Hinsichtlich des Fehlbildungsrisikos scheinen auch genetische Faktoren eine Rolle zu spielen. Wenn eine kongenitale Anomalie bereits in einer früheren Schwangerschaft unter Therapie mit Topiramat aufgetreten war, steigt das Wiederholungsrisiko bei folgenden Schwangerschaften unter Topiramat (Campbell et al 2013).
Nach mütterlicher Monotherapie mit Topiramat erfasste das European and International Registry of Antiepileptic Drugs in Pregnancy fünf Fälle (6,8%) von angeborenen Anomalien unter insgesamt 73 exponierten Kindern (Reimers & Brodtkorb 2012).

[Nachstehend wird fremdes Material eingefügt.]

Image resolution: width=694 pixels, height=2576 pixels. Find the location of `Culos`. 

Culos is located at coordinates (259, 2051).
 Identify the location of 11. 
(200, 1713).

Bei prospektiver Erfassung einer Topiramat-Monotherapie fand sich nur ein Fehlbildungsfall (Hypospadie) unter 44 intrauterin exponierten Kindern (2,3%) im Australian Pregnancy Register (Vajda et al 2013). Bei Kombinationstherapien mit Topiramat registrierte man 10 Fehlbildungsfälle (14%) unter 73 exponierten Kindern. Dabei handelte es sich vor allem um Hypospadien und Gehirnanomalien.
Eine größere Fallsammlung mit 53 Expositionen in der Frühschwangerschaft stammt vom Israeli Teratogen Information Service (Ornoy et al 2008):
5 Schwangerschaftsbbrüche aus Angst vor Fehlbildungen.
7 Spontanaborte
37 unauffällige Neugeborene (4 x Dauermedikation)
4 kongenitale Anomalien
Im Vergleich mit einer Kontrollgruppe zeigte sich kein signifikanter Anstieg der Fehlbildungsrate.

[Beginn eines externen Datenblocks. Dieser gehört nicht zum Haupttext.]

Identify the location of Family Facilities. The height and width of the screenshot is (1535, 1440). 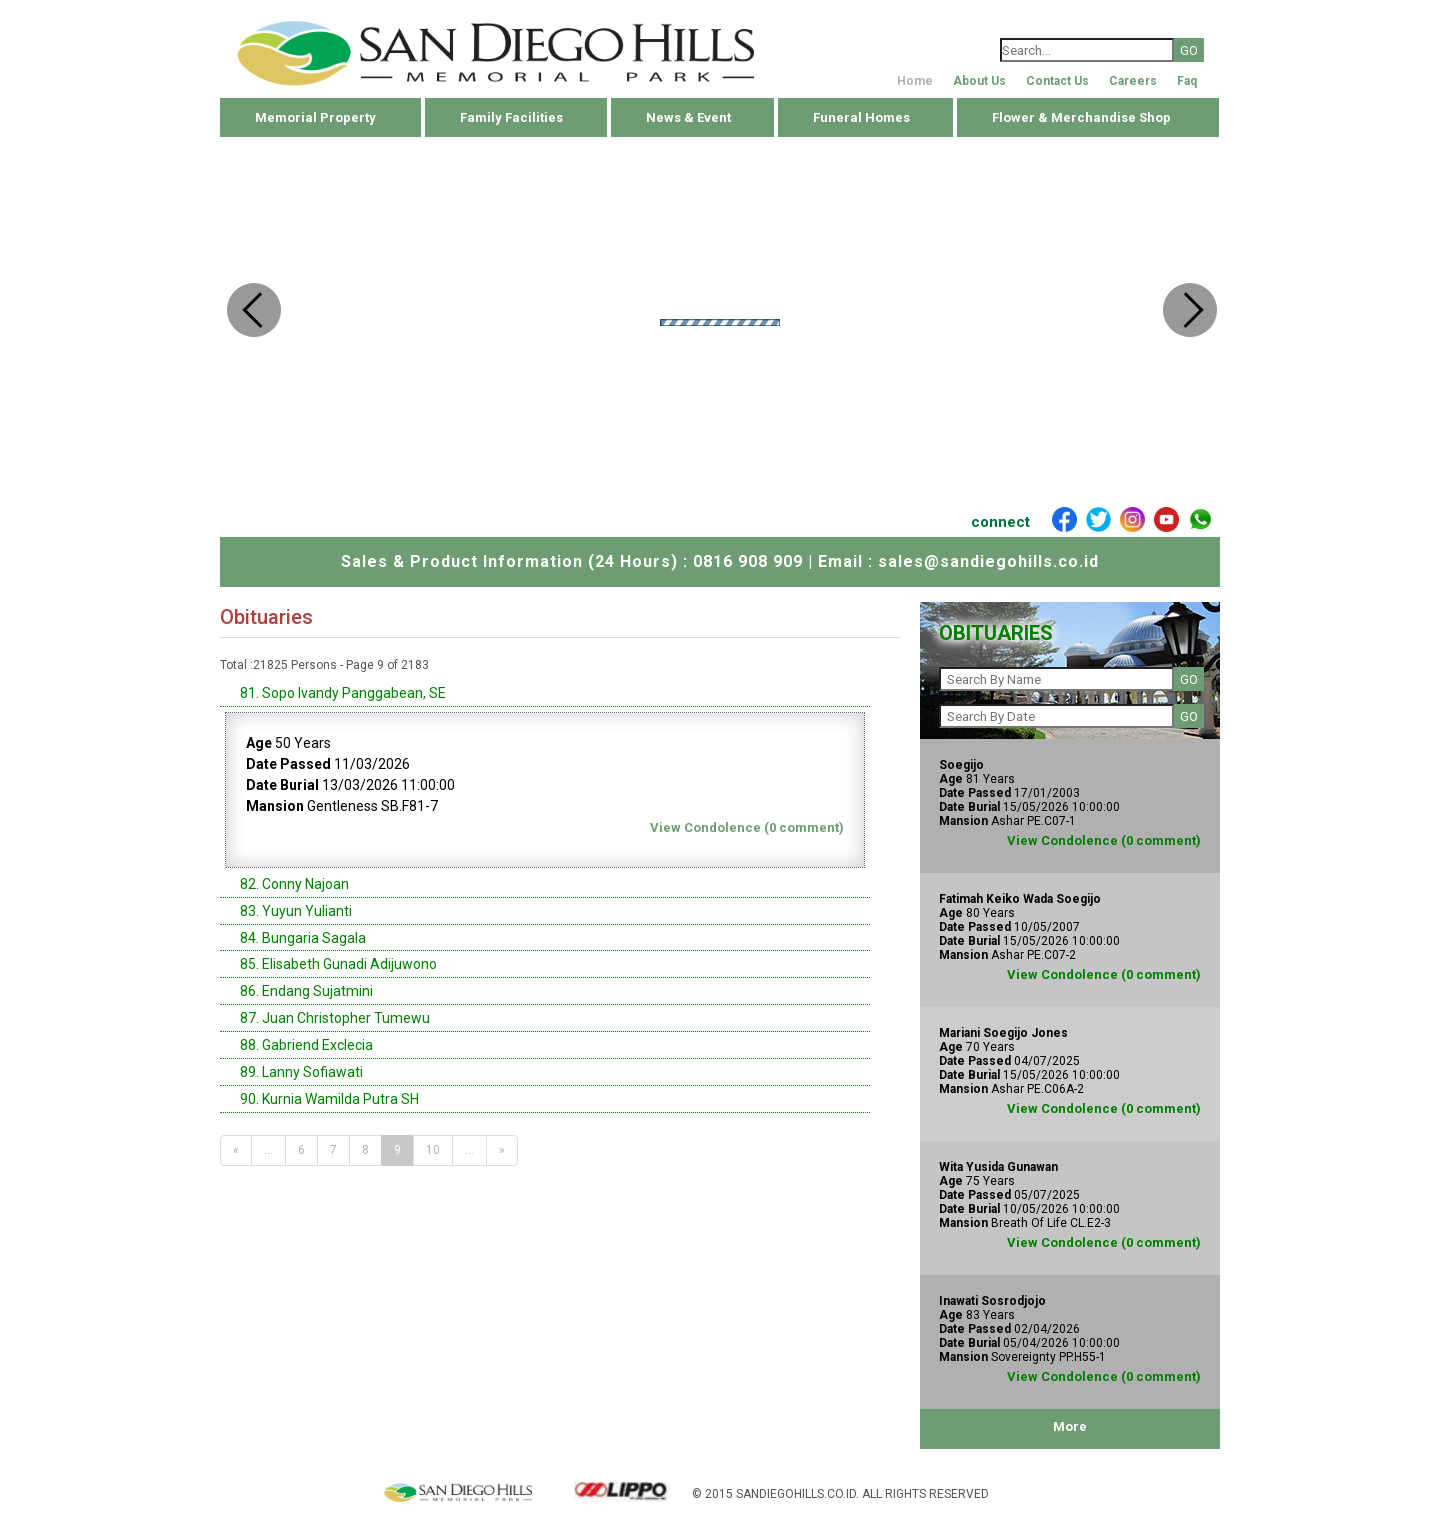 (511, 117).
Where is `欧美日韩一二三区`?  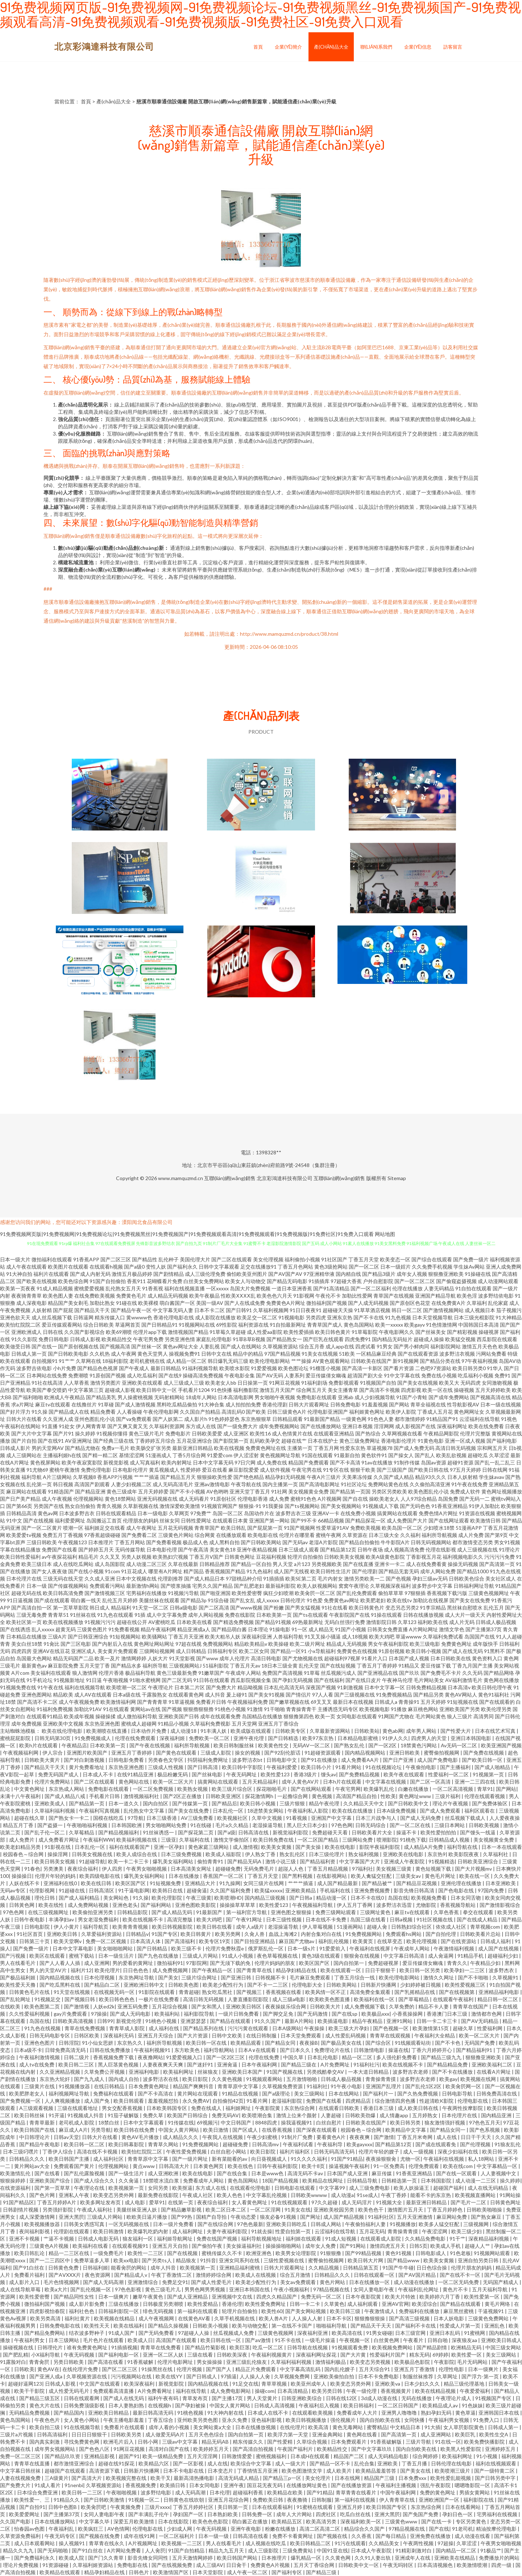 欧美日韩一二三区 is located at coordinates (82, 2492).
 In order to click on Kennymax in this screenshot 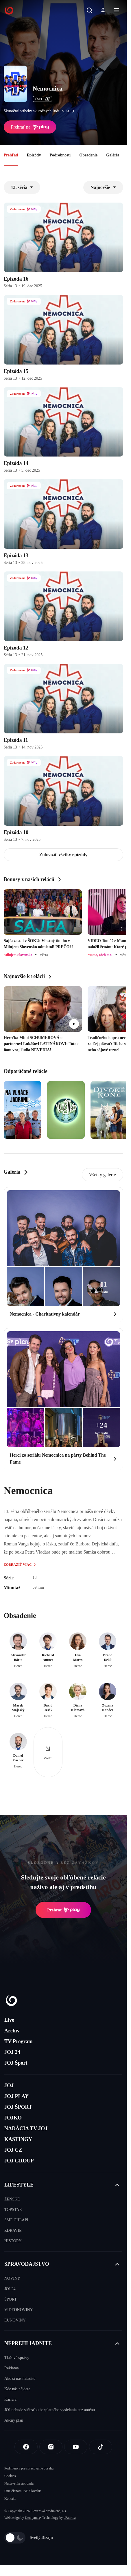 , I will do `click(32, 2518)`.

Wir verfügen bislang über 81 Rückmeldungen nach Anwendung von Topiramat in der Schwangerschaft:
9 Schwangerschaftsbbrüche aus Angst vor Fehlbildungen.
4 Spontanaborte
60 unauffällige Neugeborene
8 Kinder mit Fehlbildungen
Zwar zeigt sich in unserem Kollektiv kein homogenes Fehlbildungsmuster, doch findet sich ein erheblicher Anteil kongenitaler Anomalien (11,8%). Um den Einsatz von Topiramat in der Schwangerschaft besser beurteilen zu können, müssen weitere Daten gesammelt werden.

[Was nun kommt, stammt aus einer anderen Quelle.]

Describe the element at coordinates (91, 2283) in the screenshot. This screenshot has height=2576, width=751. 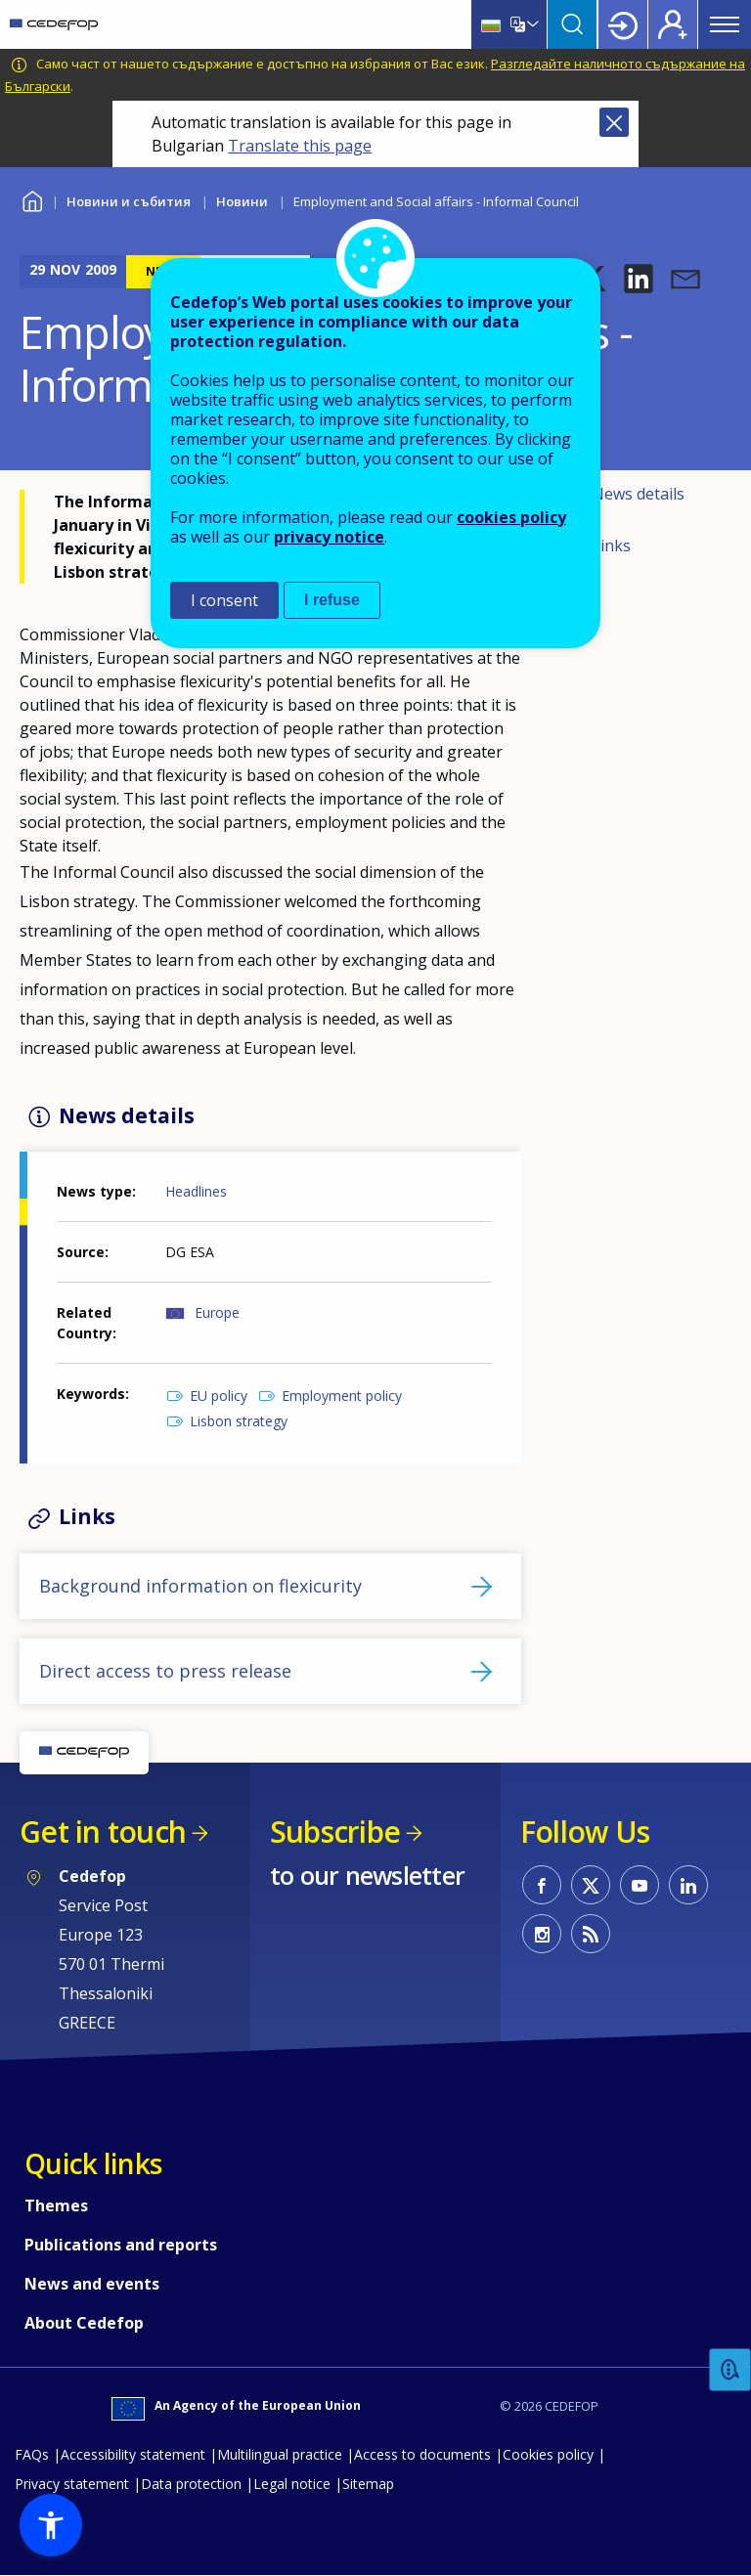 I see `News and events` at that location.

Die neurologische Entwicklung nach mütterlicher Topiramat-Monotherapie in der Schwangerschaft verlief bei neun Kindern im Alter zwischen 3 und 7 Jahren signifikant schlechter als in einer Kontrollgruppe (Rihtman et al 2012).
Wurden bei Ihnen schon eine Prophylaxe mit anderen Mitteln (z. B. Metoprolol) versucht?